**EXERCISE DESCRIPTION**
Lines containing the word "Sensex" are the ones to copy from the records below.

**DATA SECTION**
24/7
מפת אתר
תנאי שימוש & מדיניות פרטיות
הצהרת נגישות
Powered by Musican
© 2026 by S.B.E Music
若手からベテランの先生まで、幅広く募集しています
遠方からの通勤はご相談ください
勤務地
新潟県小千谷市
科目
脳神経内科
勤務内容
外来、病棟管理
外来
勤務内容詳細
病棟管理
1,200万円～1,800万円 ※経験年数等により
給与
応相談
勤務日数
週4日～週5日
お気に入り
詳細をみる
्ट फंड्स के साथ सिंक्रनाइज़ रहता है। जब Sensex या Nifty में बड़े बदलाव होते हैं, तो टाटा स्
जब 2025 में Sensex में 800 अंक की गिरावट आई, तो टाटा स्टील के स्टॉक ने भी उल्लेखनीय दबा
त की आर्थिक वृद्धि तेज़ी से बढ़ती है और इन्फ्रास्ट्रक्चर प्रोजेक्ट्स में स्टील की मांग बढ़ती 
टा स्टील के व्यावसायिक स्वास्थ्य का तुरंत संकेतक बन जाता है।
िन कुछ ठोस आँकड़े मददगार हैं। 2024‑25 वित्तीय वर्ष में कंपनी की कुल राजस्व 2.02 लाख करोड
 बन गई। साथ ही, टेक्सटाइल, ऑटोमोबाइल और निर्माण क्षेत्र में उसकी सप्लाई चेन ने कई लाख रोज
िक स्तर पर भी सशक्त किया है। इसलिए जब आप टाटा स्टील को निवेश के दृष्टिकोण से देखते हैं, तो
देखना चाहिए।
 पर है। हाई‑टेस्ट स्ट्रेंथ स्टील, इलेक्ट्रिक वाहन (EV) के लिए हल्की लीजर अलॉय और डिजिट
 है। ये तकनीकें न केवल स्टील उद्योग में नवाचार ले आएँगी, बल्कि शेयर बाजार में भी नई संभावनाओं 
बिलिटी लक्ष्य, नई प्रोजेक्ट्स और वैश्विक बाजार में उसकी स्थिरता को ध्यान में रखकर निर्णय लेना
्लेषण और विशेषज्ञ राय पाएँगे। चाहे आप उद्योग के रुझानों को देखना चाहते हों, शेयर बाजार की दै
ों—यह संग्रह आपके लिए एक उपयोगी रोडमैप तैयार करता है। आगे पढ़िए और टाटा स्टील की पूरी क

**RESULT OF THE EXERCISE**
्ट फंड्स के साथ सिंक्रनाइज़ रहता है। जब Sensex या Nifty में बड़े बदलाव होते हैं, तो टाटा स्
जब 2025 में Sensex में 800 अंक की गिरावट आई, तो टाटा स्टील के स्टॉक ने भी उल्लेखनीय दबा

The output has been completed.